Car Detection Over Large Areas With YOLT and Zanzibar Open Aerial Imagery
In conjunction with the SpaceNet dataset and challenge series that aims to democratize satellite imagery data and encourage the development of targeted algorithms, one of the goals of the CosmiQ team is to support the open source mapping community. To that end, CosmiQ is participating in the FOSS4G conference in Dar Es Salaam, Tanzania. FOSS4G is the largest annual global gathering of developers and users of open source geospatial software.
In this blog we explore how well one of the open source tools developed by CosmiQ (YOLT) performs on areas of interest to FOSS4G. Specifically, we analyze 7.5 cm resolution OpenAerialMap data collected via the Zanzibar Mapping Initiative over the island of Zanzibar just off the coast of Dar Es Salaam.
As a test of the robustness of our algorithm, we apply a YOLT model trained on a very different dataset than the OpenAerialMap data over Zanzibar: 15 cm COWC aerial imagery collected over cities in Canada (Toronto), New Zealand (Selwyn) and Germany (Potsdam). Recall that YOLT is an object detection algorithm designed to rapidly localize objects over large areas in overhead images of arbitrary size. See our previous post for further training details.
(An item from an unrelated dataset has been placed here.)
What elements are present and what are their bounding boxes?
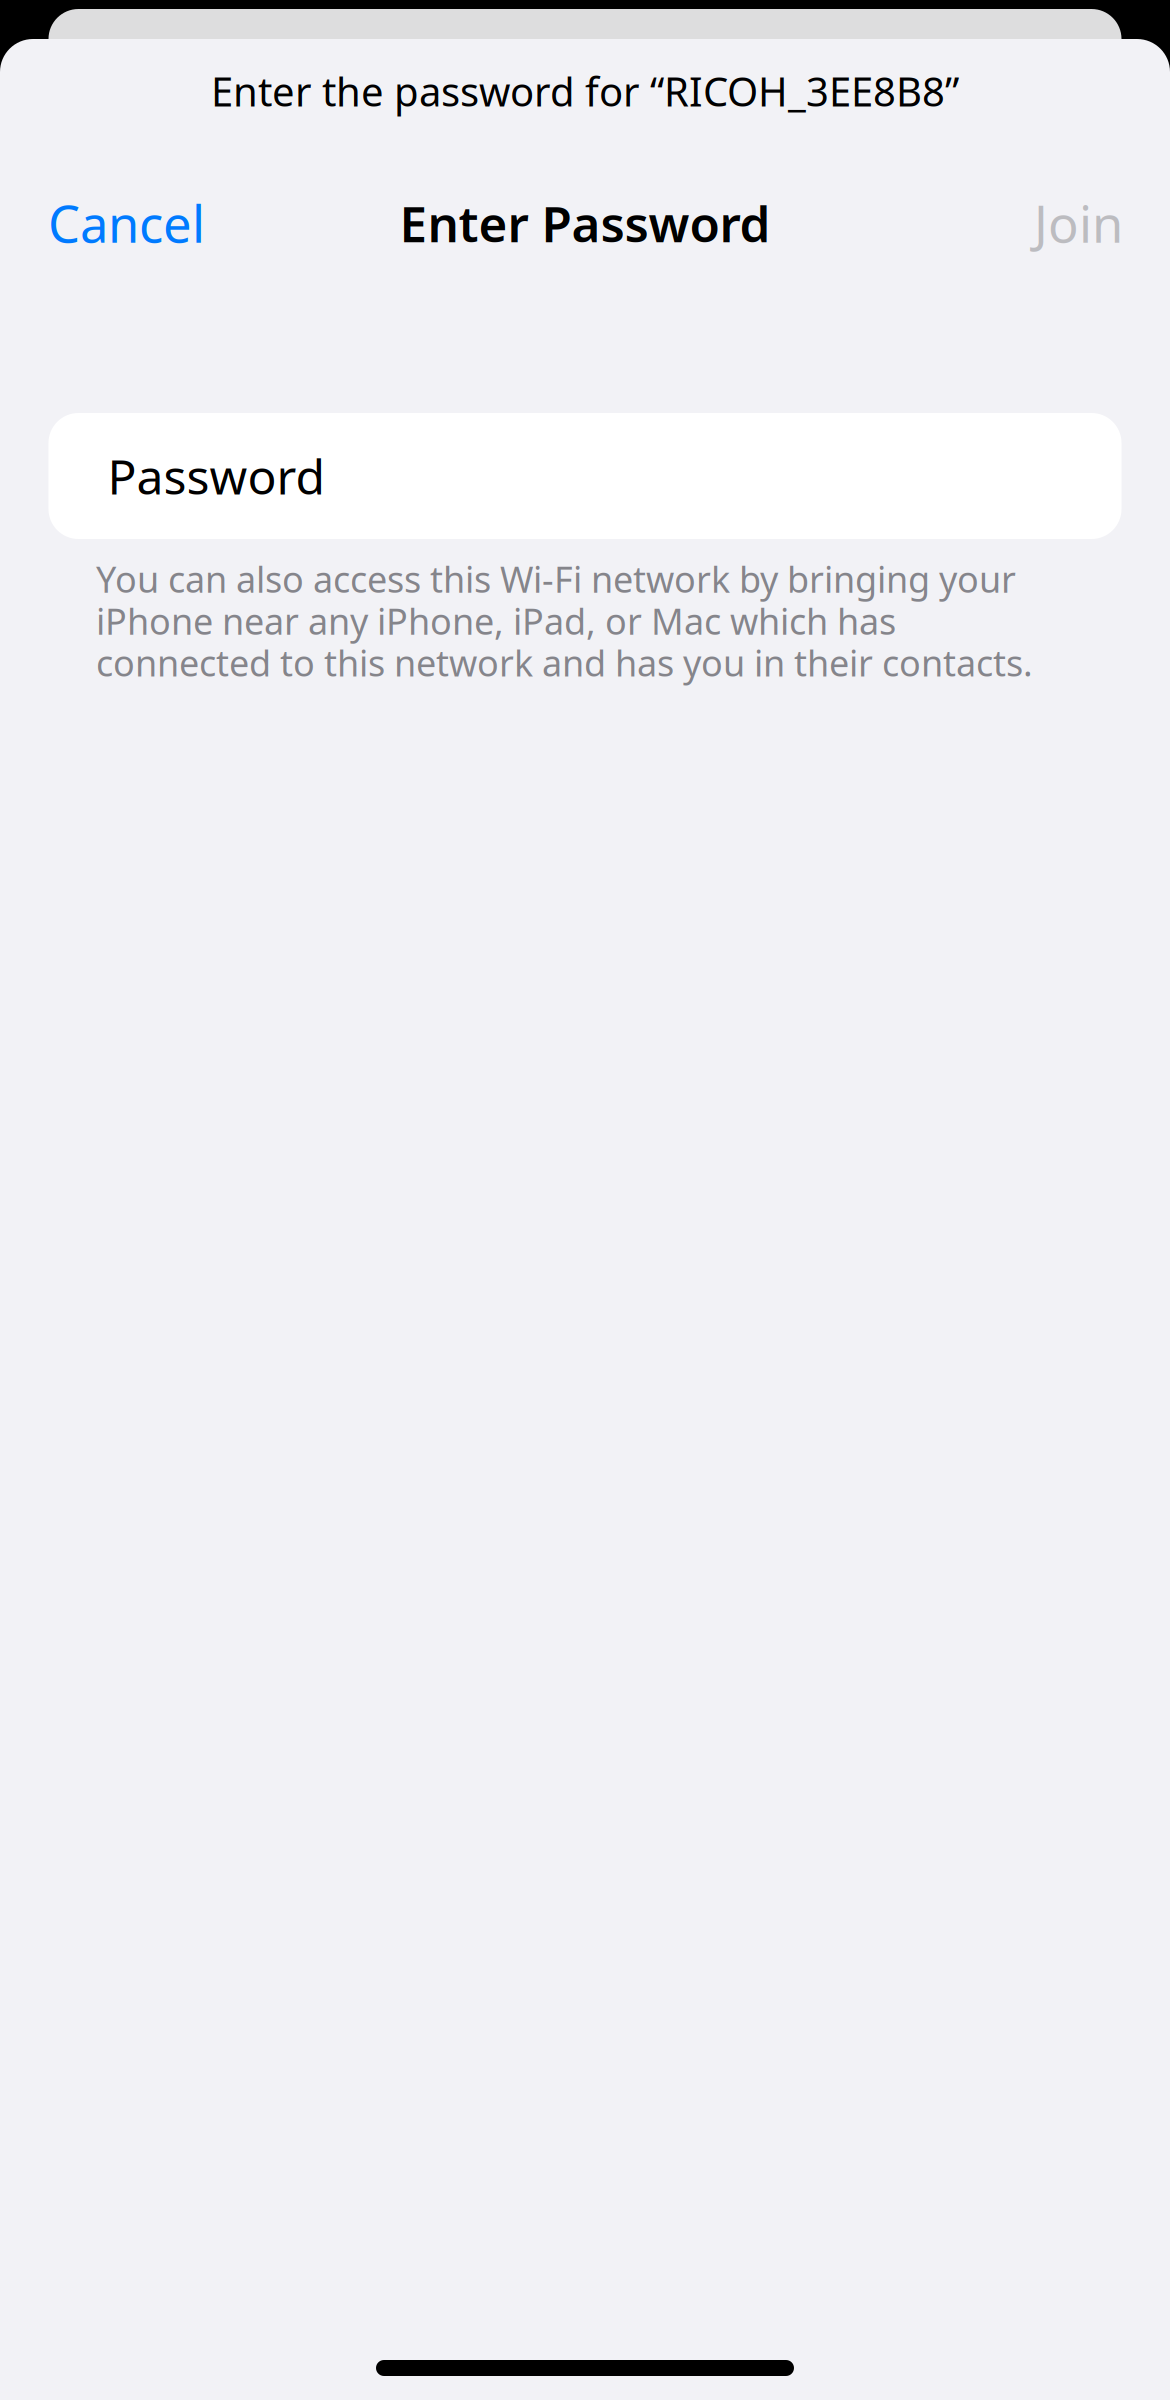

The OpenAerialMap test dataset is collected with a different sensor, a different resolution (7.5 cm vs 15 cm for COWC), and over a very different geographic region than our training set. We select a detection threshold designed to minimize false negatives (cars that go undetected), and as a result there are a few false positives in the images. We unfortunately lack ground truth labels for cars in Zanzibar and so cannot compute rigorous performance metrics.
Performance and Conclusions
Inference runs rapidly at 9 square kilometers per minute on a single GPU. At this inference rate, running YOLT on an Amazon EC2 P3 instance for the entire ~1000 square miles of Zanzibar takes less than half an hour. Alternately, running on a lightweight CPU-only machine is possible (albeit far slower) and still runs at a rate of ~1 square kilometer per hour per CPU.
We look forward to further work to quantify performance, but for now the images below appear encouraging with very few missed cars (false negatives) and relatively few false positives. As we continue our algorithmic mapping efforts, future posts will also explore the application of building and road network detection algorithms trained on SpaceNet satellite data to aerial imagery datasets.